Empirical results on lightweight edge-deployed plant disease classification tasks indicate substantial gains when STAM is integrated into convolutional models. On the CCMT dataset (Qiu, 3 Sep 2025), the baseline model achieved 86.84% Top-1 accuracy and 86.71% F1; adding STAM raised accuracy to 87.41%, and further to 89.00% (F1=88.96%) when combined with the SE attention module, all within a resource profile of 401K parameters and 51.1M FLOPs. Ablation studies demonstrate that STAM outperforms both the baseline and generic attention frameworks (such as CBAM), with the fused shape-texture approach capturing subtle class cues missed by vanilla spatial attention. The improvements are robust even under hardware constraints typical of edge devices.

Model Variant Accuracy (%) F1 Score (%) Parameters (K)
Baseline 86.84 86.71 401
+STAM 87.41 87.33 401
+SE+STAM 89.00 88.96 401

4. Design Choices

The shape branch’s utilization of DCNv4 enables adaptation to non-rigid target morphologies, which is crucial for segmenting and recognizing disease-induced plant lesions characterized by jagged and variable boundaries. The texture branch’s learnable Gabor filters provide orientation and frequency selectivity, maximizing responsiveness to texture signatures such as spots, rings, or filamentous structures that are diagnostic in pathogenesis.

Fusion is performed via a lightweight convolutional module, which ensures computational efficiency and is suited for deployment in resource-constrained environments. The residual application of the fused attention map maintains original global context while selectively boosting task-relevant regions.

5. Impact and Domain-Specific Implications

STAM’s decoupled attention approach improves discriminative performance for fine-grained datasets—especially those requiring sensitivity to both geometry and material appearance. This addresses the limitations of standard lightweight attention designs that are tuned for object-centric benchmarks and do not generalize to pathology or texture-dominated settings. For precision agriculture, STAM enables effective disease detection on real-time, low-power devices, facilitating scalable solutions for crop management and early intervention.

The public release of the STA-Net codebase at https://github.com/RzMY/STA-Net provides a practical foundation for researchers to adapt and extend STAM to new applications.
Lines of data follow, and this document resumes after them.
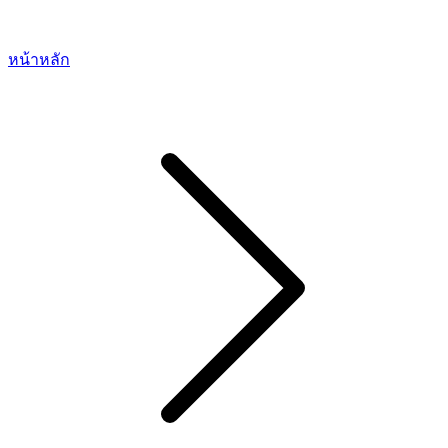
หน้าหลัก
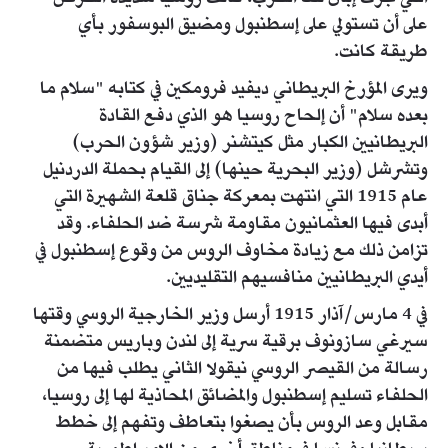
على أن تستولي على إسطنبول ومضيق البوسفور بأي
طريقة كانت.
ويرى المؤرخ البريطاني ديفيد فرومكين في كتابه "سلام ما
بعده سلام" أن إلحاح روسيا هو الذي دفع القادة
البريطانيين الكبار مثل كيتشنر (وزير شؤون الحرب)
وتشرشل (وزير البحرية حينها) إلى القيام بحملة الدردنيل
عام 1915 التي انتهت بمعركة جناق قلعة الشهيرة التي
أبدى فيها العثمانيون مقاومة شرسة ضد الحلفاء. وقد
تزامن ذلك مع زيادة مخاوف الروس من وقوع إسطنبول في
أيدي البريطانيين منافسيهم التقليديين.
في 4 مارس/آذار 1915 أرسل وزير الخارجية الروسي وقتها
سيرغي سازونوف برقية سرية إلى لندن وباريس متضمنة
رسالة من القيصر الروسي نيقولا الثاني يطلب فيها من
الحلفاء تسليم إسطنبول والمضائق المحاذية لها إلى روسيا،
مقابل وعد الروس بأن يصغوا بتعاطف وتفهم إلى خطط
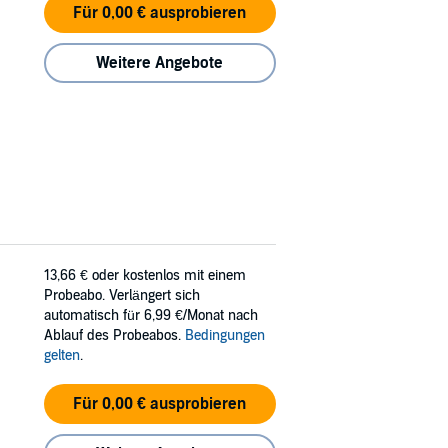
Für 0,00 € ausprobieren
Weitere Angebote
13,66 €
oder kostenlos mit einem
Probeabo. Verlängert sich
automatisch für 6,99 €/Monat nach
Ablauf des Probeabos.
Bedingungen
gelten
.
Für 0,00 € ausprobieren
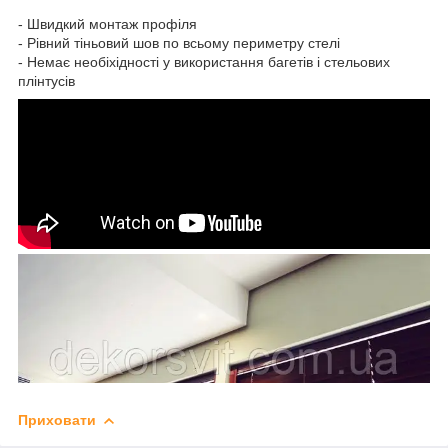
- Швидкий монтаж профіля
- Рівний тіньовий шов по всьому периметру стелі
- Немає необіхідності у використання багетів і стельових
плінтусів
Приховати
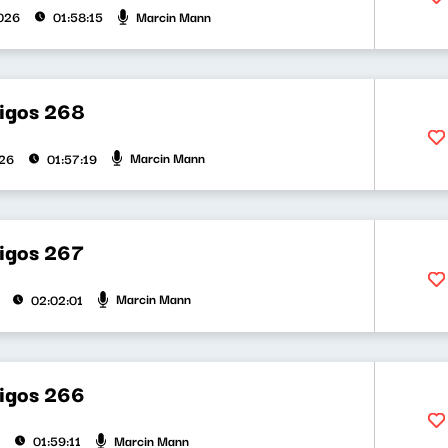
Marcin Mann
026
01:58:15
bigos 268
Marcin Mann
026
01:57:19
bigos 267
Marcin Mann
02:02:01
bigos 266
Marcin Mann
01:59:11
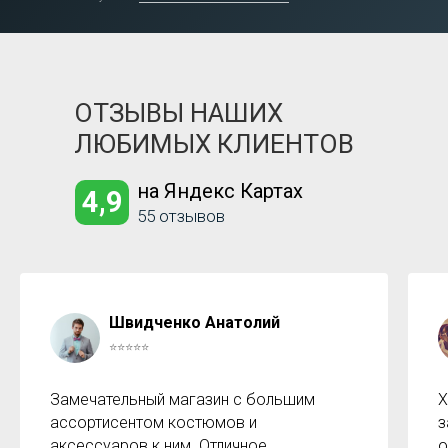
ОТЗЫВЫ НАШИХ
ЛЮБИМЫХ КЛИЕНТОВ
на Яндекс Картах
4,9
55 отзывов
Швидченко Анатолий
⭐⭐⭐⭐⭐
Замечательный магазин с большим
Х
ассортисентом костюмов и
з
аксессуаров к ним. Отличное
о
6. Contextualization with Broader Research

The shape–texture decoupling embodied in STAM is a response to the observed anti-correlation between shape- and texture-sensitive neurons in deep models (Oliveira et al., 2023), the dominance of texture in segmentation models such as SAM (Zhang et al., 2023), and the need for balanced cue exploitation in critical vision domains (Cohen et al., 22 May 2025). A plausible implication is that future STAM architectures will further refine cross-modal fusion strategies, leveraging domain knowledge and hierarchical representations (e.g., multi-scale or task-adaptive attention) to enhance robustness and generalization in low-resource and OOD scenarios.

7. Future Directions

The continued refinement of shape-texture attention strategies is likely to include:

  • Multi-modal fusion, allowing integration of additional cues (e.g. color, edge, semantic priors).
  • Hierarchical attention stacking, inspired by temporal attention frameworks (Yang et al., 2021).
  • Expansion to non-plant domains, such as medical imaging, defect detection, and video analysis.
  • Adaptive regularization and bias mitigation techniques, as studied in CognitiveCNN (Mohla et al., 2020), to prevent over-reliance on either modality and enhance interpretability.

The bibliographically grounded architecture and empirically validated gains of STAM underscore its relevance for both resource-conscious deployment and high-accuracy classification/segmentation in visually complex settings (Qiu, 3 Sep 2025).